## Activity
Where an entry contains an image, skip the image and print the rest exactly.

## Input
--------------------------------

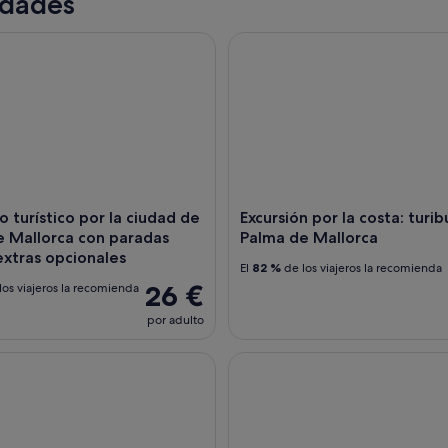
idades
turístico por la ciudad de Palma de Mallorca con paradas libre
Excursión por la costa: turibu
o turístico por la ciudad de
Excursión por la costa: turib
e Mallorca con paradas
Palma de Mallorca
 extras opcionales
El
82 %
de los viajeros la recomienda
26 €
los viajeros la recomienda
por adulto
a pie por el casco antiguo de Mallorca con la catedral Recorrid
Descubre Mallorca: Viajes a Is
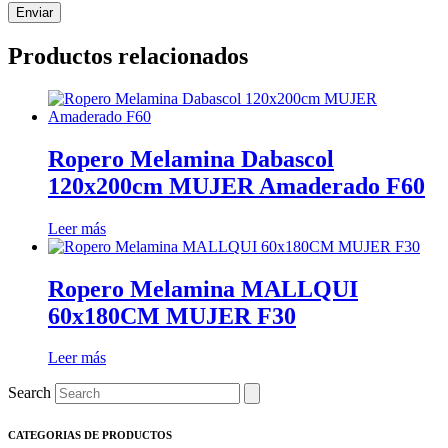
Productos relacionados
Ropero Melamina Dabascol
120x200cm MUJER Amaderado F60
Leer más
Ropero Melamina MALLQUI
60x180CM MUJER F30
Leer más
Search
CATEGORIAS DE PRODUCTOS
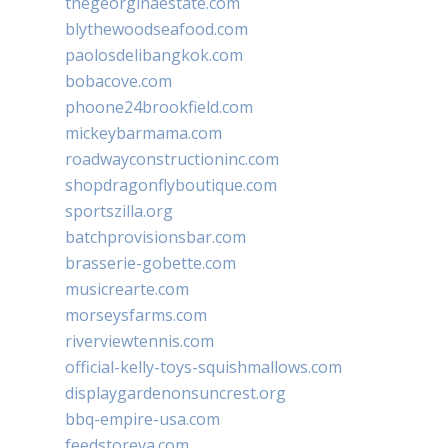
thegeorginaestate.com
blythewoodseafood.com
paolosdelibangkok.com
bobacove.com
phoone24brookfield.com
mickeybarmama.com
roadwayconstructioninc.com
shopdragonflyboutique.com
sportszilla.org
batchprovisionsbar.com
brasserie-gobette.com
musicrearte.com
morseysfarms.com
riverviewtennis.com
official-kelly-toys-squishmallows.com
displaygardenonsuncrest.org
bbq-empire-usa.com
feedstoreva.com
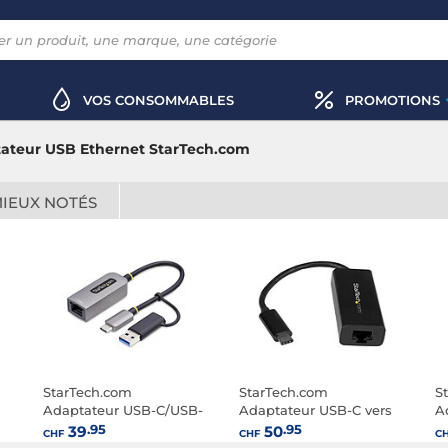
VOS CONSOMMABLES
PROMOTIONS
ateur USB Ethernet StarTech.com
MIEUX NOTÉS
StarTech.com
StarTech.com
S
Adaptateur USB-C/USB-
Adaptateur USB-C vers
A
A vers Ethernet
Gigabit Ethernet Noir
G
.95
.95
39
50
CHF
CHF
C
B
(USB 3.0)
3.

--------------------------------

## Task result
idades
turístico por la ciudad de Palma de Mallorca con paradas libre
Excursión por la costa: turibu
o turístico por la ciudad de
Excursión por la costa: turib
e Mallorca con paradas
Palma de Mallorca
 extras opcionales
El
82 %
de los viajeros la recomienda
26 €
los viajeros la recomienda
por adulto
a pie por el casco antiguo de Mallorca con la catedral Recorrid
Descubre Mallorca: Viajes a Is
Productos relacionados
Ropero Melamina Dabascol
120x200cm MUJER Amaderado F60
Leer más
Ropero Melamina MALLQUI
60x180CM MUJER F30
Leer más
Search
CATEGORIAS DE PRODUCTOS
thegeorginaestate.com
blythewoodseafood.com
paolosdelibangkok.com
bobacove.com
phoone24brookfield.com
mickeybarmama.com
roadwayconstructioninc.com
shopdragonflyboutique.com
sportszilla.org
batchprovisionsbar.com
brasserie-gobette.com
musicrearte.com
morseysfarms.com
riverviewtennis.com
official-kelly-toys-squishmallows.com
displaygardenonsuncrest.org
bbq-empire-usa.com
feedstoreva.com
VOS CONSOMMABLES
PROMOTIONS
ateur USB Ethernet StarTech.com
MIEUX NOTÉS
StarTech.com
StarTech.com
S
Adaptateur USB-C/USB-
Adaptateur USB-C vers
A
A vers Ethernet
Gigabit Ethernet Noir
G
.95
.95
39
50
CHF
CHF
C
B
(USB 3.0)
3.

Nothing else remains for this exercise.